The PIC technique models plasma as particles which interact via their own electric and magnetic fields as well as external fields, for example from a laser pulse. This method is particularly effective for simulating phenomena where different processes occur over a wide range of timescales. The window of plasma being simulated is split into a number of pixels (or cells) which is populated with a given number of macroparticles which represents a larger number of real particles. The propagation of a laser through a plasma is computed iteratively inside a loop. First, the electromagnetic field vectors at each particle position are collected. Secondly, the particles are pushed by these fields. Thirdly, updated particle currents and current densities are deposited on the grid and finally the Maxwell equations are solved to find the fields for the next loop iteration.

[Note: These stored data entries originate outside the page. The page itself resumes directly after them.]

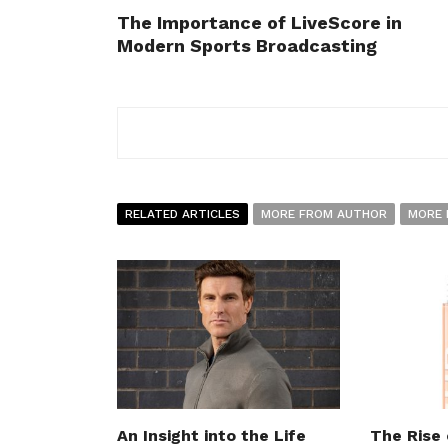
The Importance of LiveScore in
Modern Sports Broadcasting
RELATED ARTICLES
MORE FROM AUTHOR
MORE 
An Insight into the Life
The Rise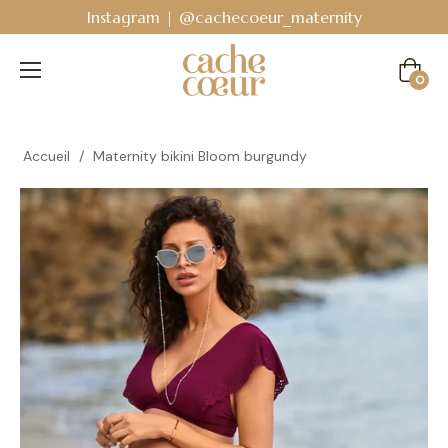
Instagram | @cachecoeur_maternity
Cart
0
Accueil
/
Maternity bikini Bloom burgundy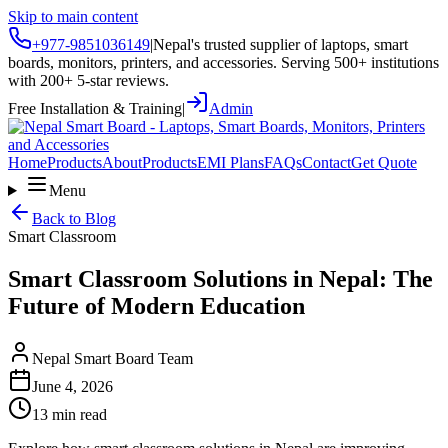
Skip to main content
+977-9851036149
|
Nepal's trusted supplier of laptops, smart
boards, monitors, printers, and accessories. Serving 500+ institutions
with 200+ 5-star reviews.
Free Installation & Training
|
Admin
Home
Products
About
Products
EMI Plans
FAQs
Contact
Get Quote
Menu
Back to Blog
Smart Classroom
Smart Classroom Solutions in Nepal: The
Future of Modern Education
Nepal Smart Board Team
June 4, 2026
13 min read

These simulations are computationally intensive so supercomputers are required so that a sufficiently high spatial and temporal resolution can be achieved to correctly capture the physics. Particle in cell codes are highly parallelisable so computing resources can be used efficiently. I use a combination of the University of Liverpool Barkla cluster (both CPU and GPU nodes), ARCHER, part of the UK national supercomputing service and the SCARF cluster at Rutherford Appleton laboratory which was built to support experiments at STFC facilities.

Fibre amplifier lasers

Optical table of fibre laser in the Liverpool laboratory
Optical table of fibre laser in the Liverpool laboratory

I am involved in developing new laser sources for a number of applications in accelerator science.
Currently, I'm building a chirped pulse amplification based laser system which amplifies pulses inside optic fibres where the core is doped with Ytterbium. We are aiming to create short duration (~ 250 fs) laser pulses with high energy by daisy-chaining many fibres together or using the coherent combination of multiple photonic crystal fibres. The use of optic fibres allow laser pulses to be created with high repetition rates to give both high average and peak powers, which we ultimately wish to use to drive laser plasma wakefield acceleration at higher repetition rates than can be achieved with Ti:Sapphire systems.